3. That we terminate after this. The x we got from our induction hypothesis came with a proof that running with the “next” program counter and accumulator will result in termination. We apply this proof, automatically named H0 by Coq.

And that’s it! We’ve proved that a program terminates no matter what. This has also (almost!) given us a solution to part 1. Consider the case in which we start with program counter 0, accumulator 0, and the “full” set of allowed program counters. Since our proof works for all configurations, it will also work for this one. Furthermore, since Coq proofs are constructive, this proof will return to us the final program counter and accumulator! This is precisely what we’d need to solve part 1.

But wait, almost? What’s missing? We’re missing a few implementation details:

• We’ve not provided a concrete impelmentation of integers. The simplest thing to do here would be to use Coq.ZArith.BinInt, for which there is a module Z_as_Int that provides t and friends.
• We assumed (reasonably, I would say) that it’s possible to convert a natural number to an integer. If we’re using the aforementioned BinInt module, we can use Z.of_nat.
• We also assumed (still reasonably) that we can try convert an integer back to a finite natural number, failing if it’s too small or too large. There’s no built-in function for this, but Z, for one, distinguishes between the “positive”, “zero”, and “negative” cases, and we have Pos.to_nat for the positive case.

Well, I seem to have covered all the implementation details. Why not just go ahead and solve the problem? I tried, and ran into two issues:

• Although this is “given”, we assumed that our input program will be valid. For us to use the result of our Coq proof, we need to provide it a constructive proof that our program is valid. Creating this proof is tedious in theory, and quite difficult in practice: I’ve run into a strange issue trying to pattern match on finite naturals.
• Even supposing we do have a proof of validity, I’m not certain if it’s possible to actually extract an answer from it. It seems that Coq distinguishes between proofs (things of type Prop) and values (things of type Set). things of types Prop are supposed to be erased. This means that when you convert Coq code, to, say, Haskell, you will see no trace of any Props in that generated code. Unfortunately, this also means we can’t use our proofs to construct values, even though our proof objects do indeed contain them.

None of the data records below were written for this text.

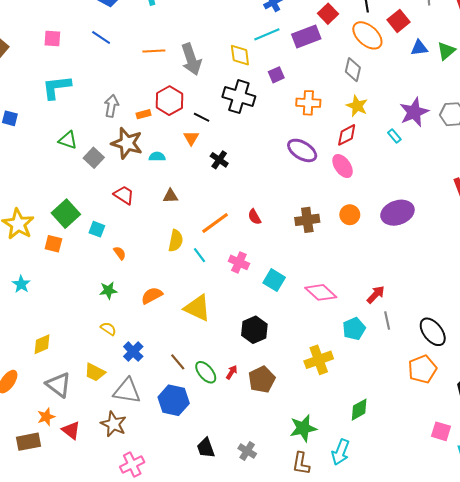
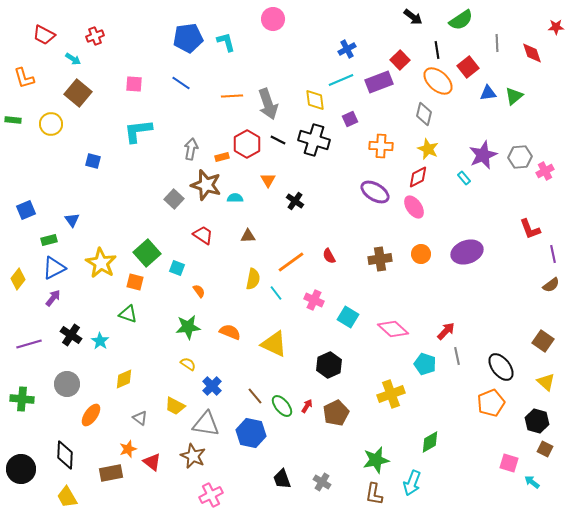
black line: (202, 117) -> (278, 140), moved
green triangle: (68, 140) -> (128, 314), moved
cyan star: (21, 284) -> (100, 341), moved
green star: (108, 290) -> (188, 327), size x1.4
orange semicircle: (152, 296) -> (230, 332), turned 50
cyan pentagon: (354, 329) -> (425, 364), turned -30
gray triangle: (59, 385) -> (140, 418), size x0.6

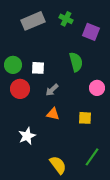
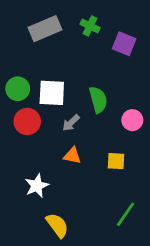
green semicircle: (76, 62) -> (98, 100), moved
white square: (38, 68) -> (52, 93), size x1.5
yellow semicircle: (58, 165) -> (57, 225), moved

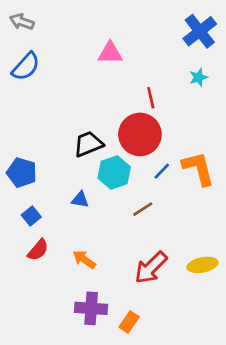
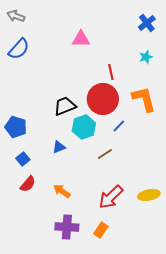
blue cross: (200, 31) -> (147, 23), size x0.7
orange L-shape: (198, 168) -> (144, 99), moved
blue triangle: (80, 200) -> (59, 147), turned -32
orange rectangle: (129, 322) -> (101, 230), moved

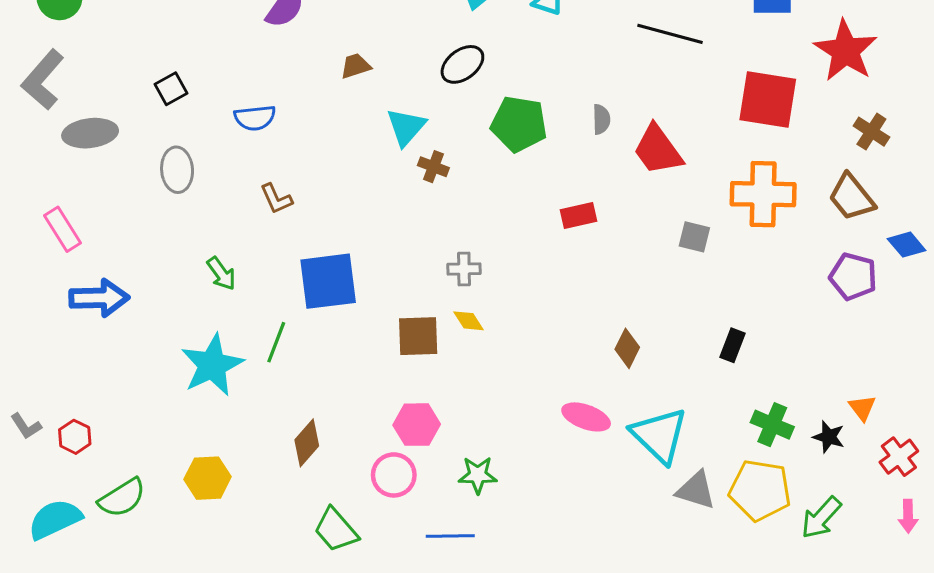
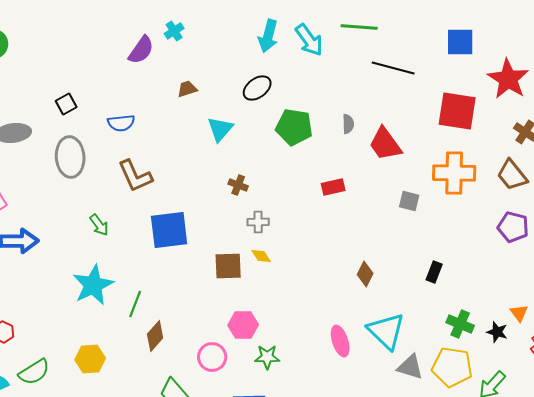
brown cross: (433, 167) -> (238, 185), moved
gray ellipse: (177, 170) -> (70, 157), size x1.4
brown L-shape: (276, 199) -> (135, 176), size x1.6
green line: (276, 342) -> (135, 304), moved
pink ellipse: (586, 417) -> (340, 341), moved, turned 52
pink hexagon: (417, 425) -> (243, 325), moved

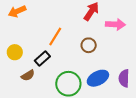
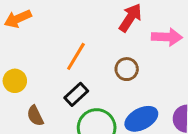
black rectangle: (42, 59) -> (76, 94), moved
brown semicircle: (28, 75) -> (35, 116), turned 96

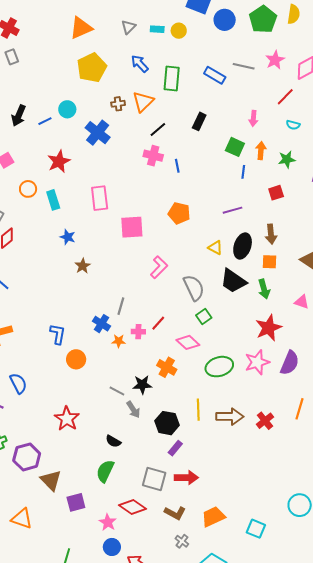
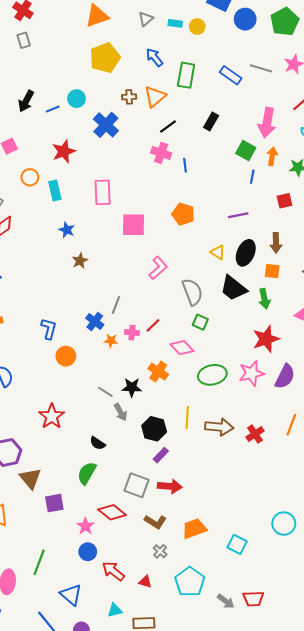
pink arrow: (253, 118) -> (267, 123), size x1.8
green square: (204, 316) -> (200, 322), turned -35

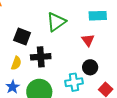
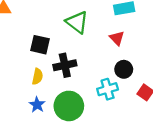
green triangle: (56, 22) -> (77, 22), turned -40

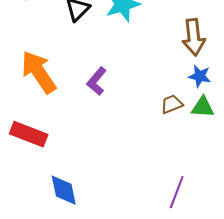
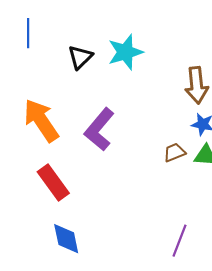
purple L-shape: (97, 81) -> (99, 129), size x1.5
red rectangle: (29, 134) -> (53, 183), moved, turned 33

So, we “theoretically” have a solution to part 1, down to the algorithm used to compute it and a proof that our algorithm works. In “reality”, though, we can’t actually use this solution to procure an answer. Like we did with day 1, we’ll have to settle for only a proof.

Let’s wrap up for this post. It would be more interesting to devise and formally verify an algorithm for part 2, but this post has already gotten quite long and contains a lot of information. Perhaps I will revisit this at a later time. Thanks for reading!